La questione di legittimità costituzionale
Era impugnato l’art. 3, comma 1, lettere a) e d), della legge della Regione Campania n. 18 del 2018 (interventi regionali per il recupero, il reimpiego e la donazione ai fini del riutilizzo di medicinali inutilizzati in corso di validità). Ricorrente: il Presidente del Consiglio dei ministri. Si era costituita in giudizio la Regione Campania.
La decisione della Corte
La Corte ha dichiarato estinto il processo. Non vi è pertanto alcuna pronuncia sulla legittimità costituzionale delle disposizioni campane impugnate.
Il principio
Anche in materia sanitaria, quando nel giudizio in via principale vengono meno i presupposti per la prosecuzione, la Corte si limita a dichiarare l’estinzione del processo, con decisione di natura puramente processuale e senza esame del merito.
Domande e risposte
Cosa prevedeva la legge campana?
Interventi per recuperare, reimpiegare e donare medicinali inutilizzati ma ancora in corso di validità, con finalità di riutilizzo e solidarietà.
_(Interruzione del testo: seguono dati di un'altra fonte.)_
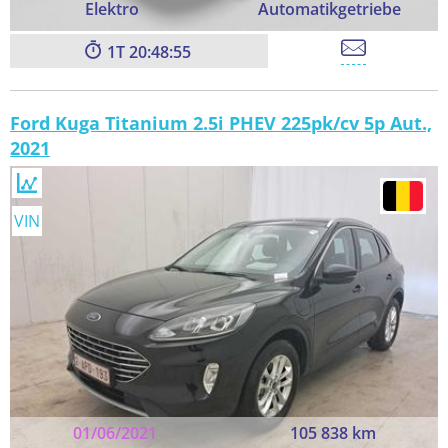
Elektro
Automatikgetriebe
1
20:48:54
Ford Kuga Titanium 2.5i PHEV 225pk/cv 5p Aut.,
2021
VIN
01/06/2021
105 838 km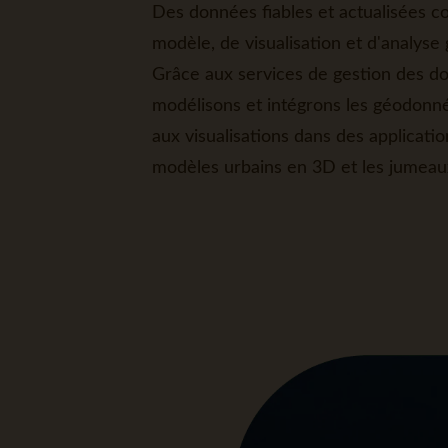
Des données fiables et actualisées co
modèle, de visualisation et d'analyse 
Grâce aux services de gestion des do
modélisons et intégrons les géodonn
aux visualisations dans des applicatio
modèles urbains en 3D et les jumea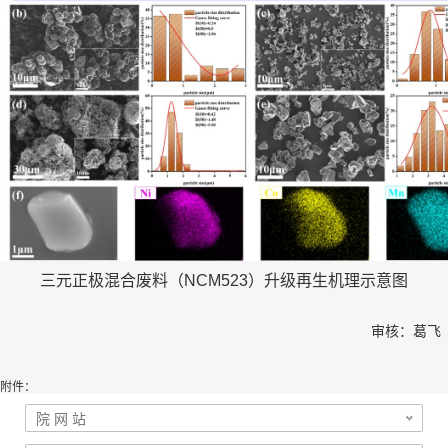
三元正极混合废料（NCM523）升级再生机理示意图
审核：葛飞
附件：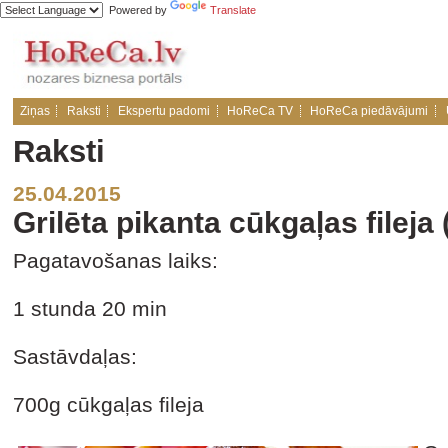
Powered by
Translate
Ziņas
Raksti
Ekspertu padomi
HoReCa TV
HoReCa piedāvājumi
Raksti
25.04.2015
Grilēta pikanta cūkgaļas fileja 
Pagatavošanas laiks:
1 stunda 20 min
Sastāvdaļas:
700g cūkgaļas fileja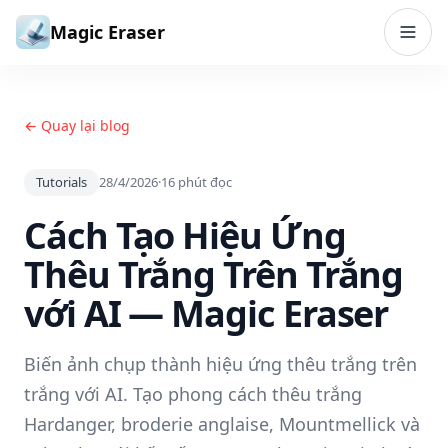
Bỏ qua đến nội dung
Magic Eraser
← Quay lại blog
Tutorials
28/4/2026
·
16
phút đọc
Cách Tạo Hiệu Ứng
Thêu Trắng Trên Trắng
với AI — Magic Eraser
Biến ảnh chụp thành hiệu ứng thêu trắng trên
trắng với AI. Tạo phong cách thêu trắng
Hardanger, broderie anglaise, Mountmellick và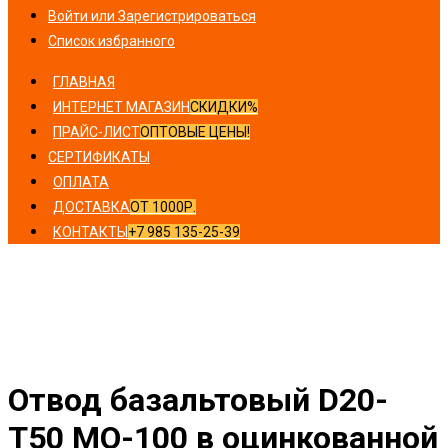
Войти или Зарегистрироваться
Список избранного
ГЛАВНАЯ
ИНТЕРНЕТ МАГАЗИН
СКИДКИ%
ПРАЙС-ЛИСТ
ОПТОВЫЕ ЦЕНЫ!
СЕРТИФИКАТЫ
ОПЛАТА
ДОСТАВКА
ОТ 1000Р.
КОНТАКТЫ
+7 985 135-25-39
Главная
/
Отводы
/ Отвод базальтовый D20-T50 MO-100
в оцинкованной окожушке толщиной 0,55мм
Отвод базальтовый D20-
T50 MO-100 в оцинкованной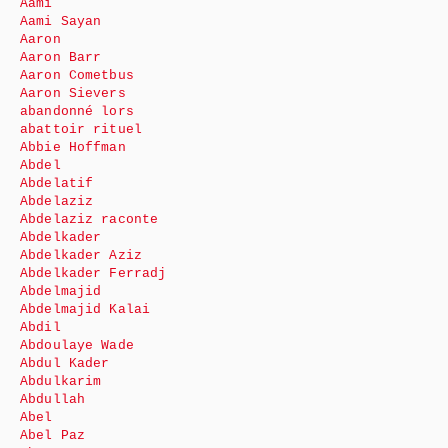
Aami
Aami Sayan
Aaron
Aaron Barr
Aaron Cometbus
Aaron Sievers
abandonné lors
abattoir rituel
Abbie Hoffman
Abdel
Abdelatif
Abdelaziz
Abdelaziz raconte
Abdelkader
Abdelkader Aziz
Abdelkader Ferradj
Abdelmajid
Abdelmajid Kalai
Abdil
Abdoulaye Wade
Abdul Kader
Abdulkarim
Abdullah
Abel
Abel Paz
Perché il processo si è estinto?
Perché sono venuti meno i presupposti per la prosecuzione del giudizio in via principale; la Corte non ha quindi deciso nel merito.
L’estinzione è una bocciatura della legge?
No: è una chiusura processuale del giudizio, che non equivale né a un accoglimento né a un rigetto delle censure proposte.